Daarna bewoog mijn zoete Jezus zich in mij en zei me vol tederheid:


"Mijn dochter, zeg me, wat is jouw ideaal, wat is jouw doel?"


En ik: "Jezus, mijn Liefde, het is mijn ideaal Uw Wil te doen. Mijn doel bestaat erin geheel ertoe te komen dat geen enkele gedachte, woord, hartslag of werk ooit buiten het Rijk van Uw Hoogste Wil zou zijn. Integendeel, dat zij in het rijk verwekt en gevoed worden, opgroeien en leven en indien nodig, er ook sterven, al weet ik dat in Uw Wil geen enkele akt sterft. Eens geboren, leven zij eeuwig. Het is het Rijk van Uw Wil dat in mijn arme ziel verzucht. Daarin is heel mijn ideaal, mijn eerste en laatste doel gelegen."

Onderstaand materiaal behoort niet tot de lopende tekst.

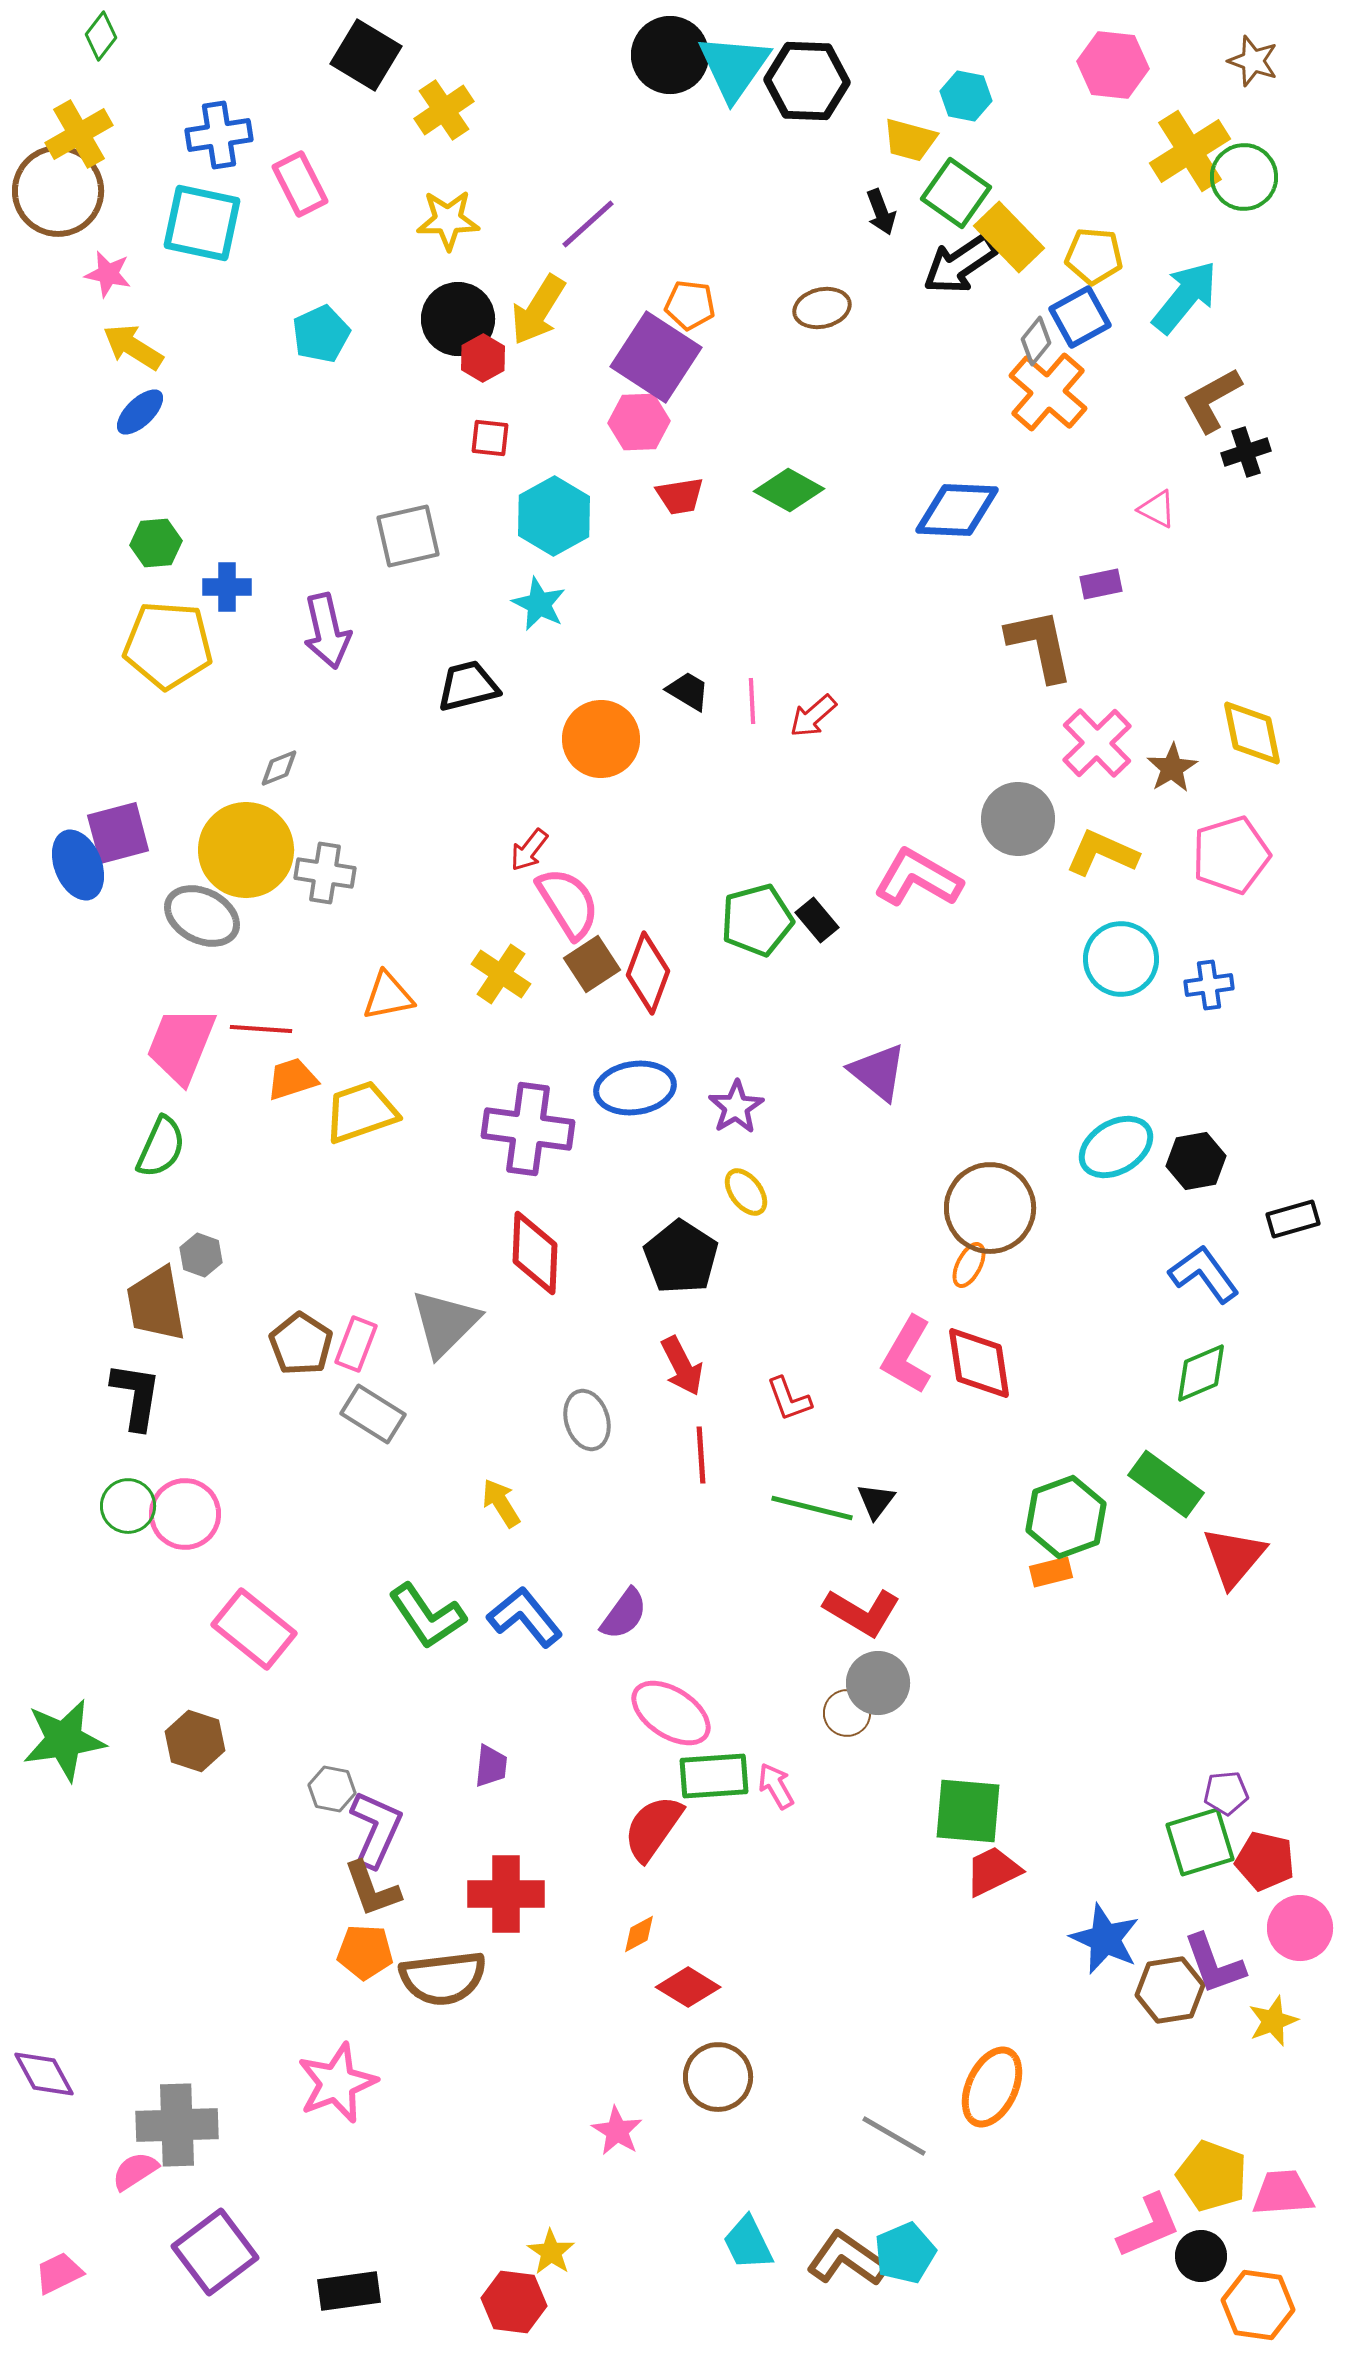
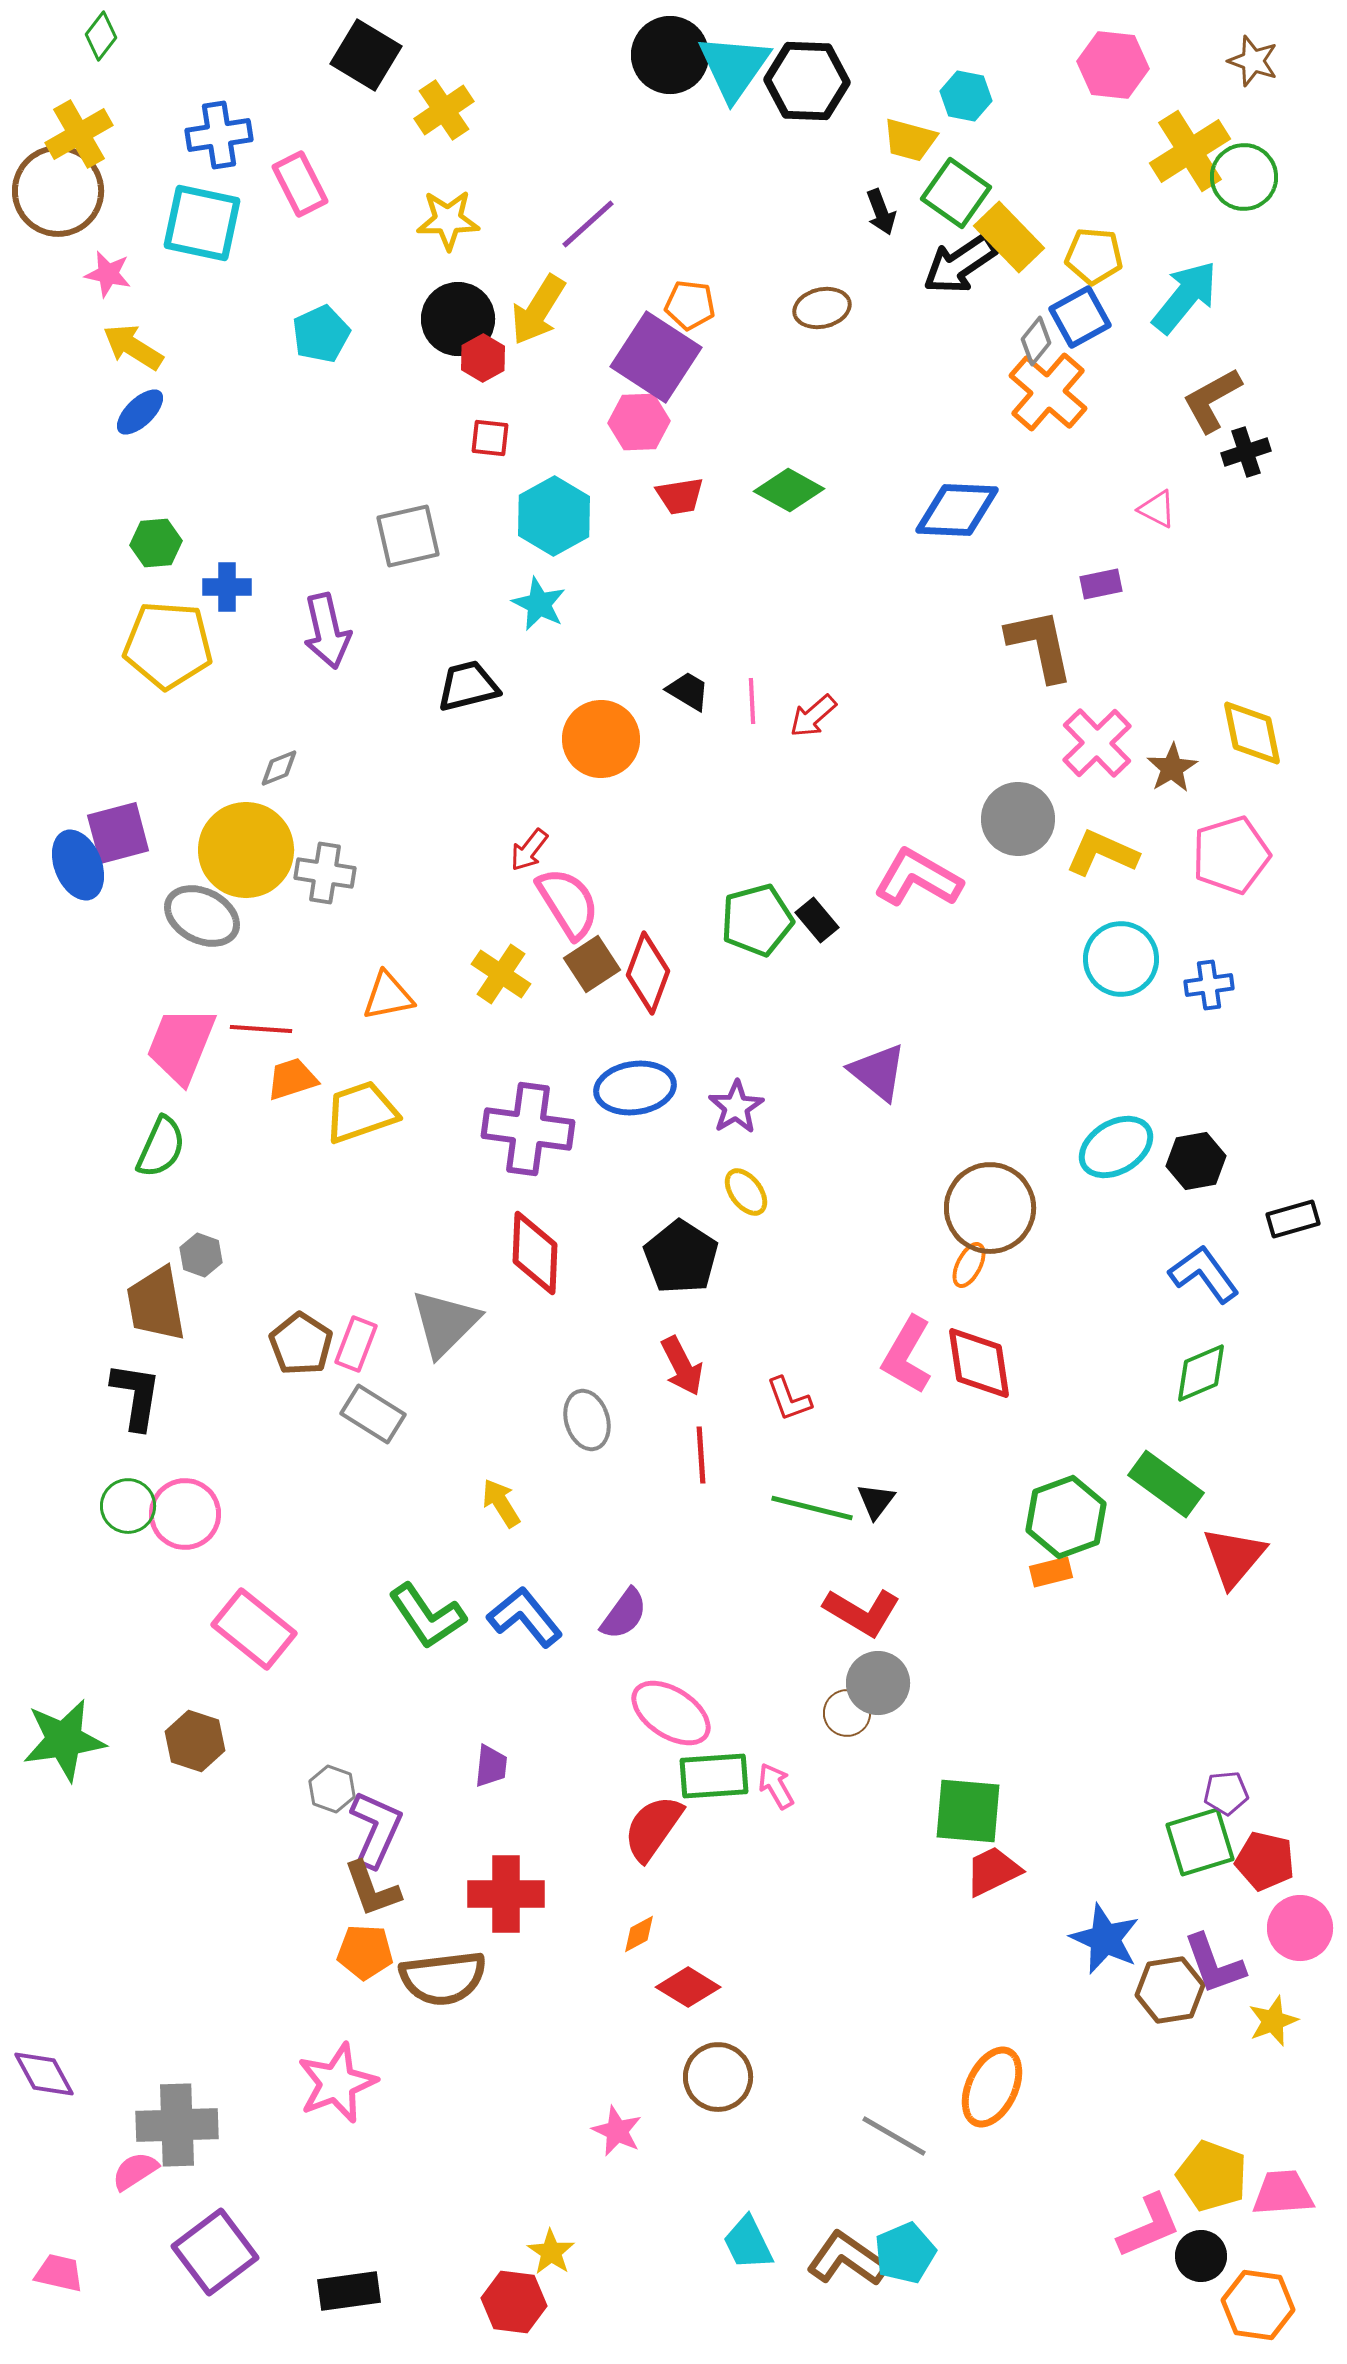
gray hexagon at (332, 1789): rotated 9 degrees clockwise
pink star at (617, 2131): rotated 6 degrees counterclockwise
pink trapezoid at (59, 2273): rotated 39 degrees clockwise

En Jezus, geheel liefde en verheugd, voegde eraan toe: "Mijn dochter, aangezien Mijn en jouw ideaal volledig één zijn, is ook ons doel één en hetzelfde. Heel goed, dochter van Mijn Wil, heel goed! Gezien jouw en Mijn ideaal één zijn, heb ook jij de jarenlange strijd doorstaan om het Rijk van Mijn Wil te veroveren. Jij hebt lijden, onthechting en gemis moeten verduren en je bent zelfs de gevangene van jouw kamertje geweest, gekluisterd aan jouw kleine bed, om het Rijk te veroveren dat Ik en jij zozeer gewild en verlangd hebben. Het heeft ons beiden veel gekost en nu zijn we beiden overwinnaars en veroveraars. Zo ben jij ook de kleine koningin in het Rijk van Mijn Wil, want al ben je klein, toch ben je koningin daar je de dochter bent van de grote Koning, onze Hemelse Vader. Als veroveraarster van zo een groot Rijk, neem jij dus bezit van heel de Schepping, heel de Verlossing en heel de Hemel. Alles is het jouwe, want overal waar Mijn integere en permanente Wil heerst, geldt jouw recht op bezit en iedereen staat klaar om jou de eer te geven die bij jouw overwinning past.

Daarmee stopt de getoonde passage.